Me and Earl and the Dying Girl

I have no idea how to write this review. I don’t even know how to start it. I could say that Me and Earl and the Dying Girl was directed by Alfonso Gomez-Rejon, and that the screenplay was written by Jesse Andrews, and it’s based on a novel by Jesse Andrews. I’m guessing they’re the same person. I mean what are the odds that there are two people, both named Jesse Andrews, one of whom wrote the novel, and the other the screenplay? I’d say the odds are a billion to one, at least! I have no idea what I’m doing. All right, look. I’ll just start.

The part where I start the review.

Greg Gaines (Thomas Mann) is a high school senior, who somehow managed to make it thus far in life with the bare minimum of emotional attachments. He refers to Earl (R.J. Cyler) as his “co-worker.” They don’t have jobs–they make films. To be precise: they take classic movies, and put their own spin on them (bonus points for each reference you catch).

The part where I watch Greg meet the dying girl.

Greg’s parents (Connie Britton, Nick Offerman) coerce him into contacting Rachel, (Olivia Cooke) a girl he barely knows, because this girl has been diagnosed as having leukemia. This is the last thing in the world Greg wants, since he has no desire to leave his comfort zone.

Greg is the narrator of the movie, and to say that he is unreliable would be an understatement. The things he says are often contradicted by his actions, or by other characters. After reading the book and watching the movie, I believe that Greg and Earl are friends, and that Greg became friends with Rachel. At the very least, they were friendly to one another.

The part where I get myself into trouble.

In one review of the novel I saw on YouTube, Rachel was catagorized as a Manic Pixie Dream Girl; I don’t totally agree with this. She meets some, but not all of the criteria. She is not at all “bubbly.” She isn’t overly girly either. Earl points out that her room isn’t pink, nor are there any Hello Kitty posters on the wall.

Greg isn’t romantically interested in Rachel, nor she in him. He has a thing for her friend Madison, who is played in film by Katherine C. Hughes. If anyone fits the description of a MPDG, it’s her. She is bubbly, girly, and all that jazz.

If anything, Rachel is an example of the “Ill Girl” trope. She encourages Greg from the sidelines, while bravely accepting her fate. The thing is: none of this really bothers me. What does bother me is the possibility that Earl is an example of the “Magical Negro” trope. But enough with the controversial stuff.

The part where Werner Herzog discusses the films of Greg and Earl.

Greg Gaines and Earl Jackson are filmmakers from Pittsburgh, Pennsylvania. The films they make are pastiches–they are not “Sweded”–that is something altogether different. These talented young men transformed Martin Scorsese’s seminal work, Mean Streets, into a genre defining piece called Grumpy Cul de Sacs.
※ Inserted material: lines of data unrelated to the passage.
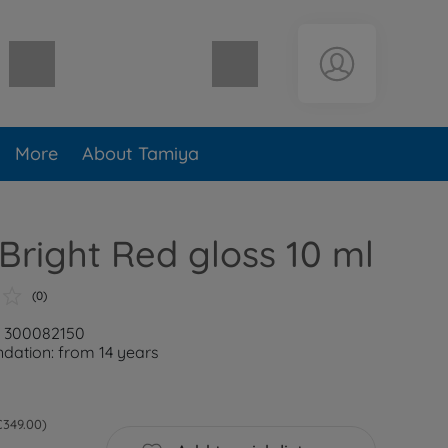
Shopping cart empty
More
About Tamiya
Bright Red gloss 10 ml
(0)
: 300082150
ation: from 14 years
 €349.00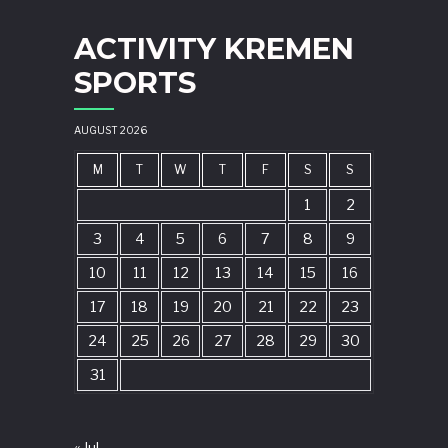
ACTIVITY KREMEN
SPORTS
AUGUST 2026
M
T
W
T
F
S
S
1
2
3
4
5
6
7
8
9
10
11
12
13
14
15
16
17
18
19
20
21
22
23
24
25
26
27
28
29
30
31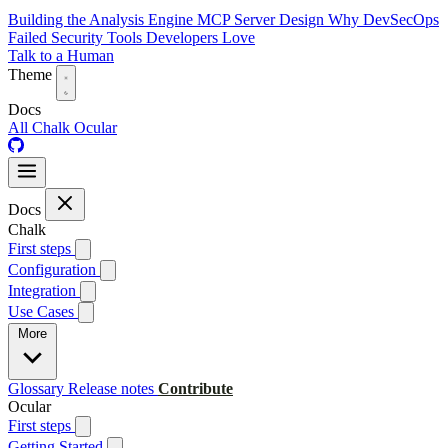
Building the Analysis Engine
MCP Server Design
Why DevSecOps
Failed
Security Tools Developers Love
Talk to a Human
Theme
Docs
All
Chalk
Ocular
Docs
Chalk
First steps
Configuration
Integration
Use Cases
More
Glossary
Release notes
Contribute
Ocular
First steps
Getting Started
Notice the non-traditional plural of the title. It’s that sort of attention to detail (or lack thereof) that make Gaines and Jackson stand out amongst their rivals, of which there are none.

I am honored and humbled that one of my films–My Best Friend–has been re-envisioned by Gaines and Jackson as My Best Actor is also a Raving Lunatic. Greg’s father proudly proclaims this film as his favorite entry in the Gaines/Jackson oeuvre. Who am I to argue with such a keen judge of cinematic excellence?

The part where I admit this was a bad idea, and try to get out alive.

I first heard about Me and Earl and the Dying Girl after the film won a sledload of awards at Sundance. Knowing that I wouldn’t see the film for quite a while, I read the novel. While reading it, I could easily picture it as a movie. What I didn’t know at the time was how wonderful the film would be.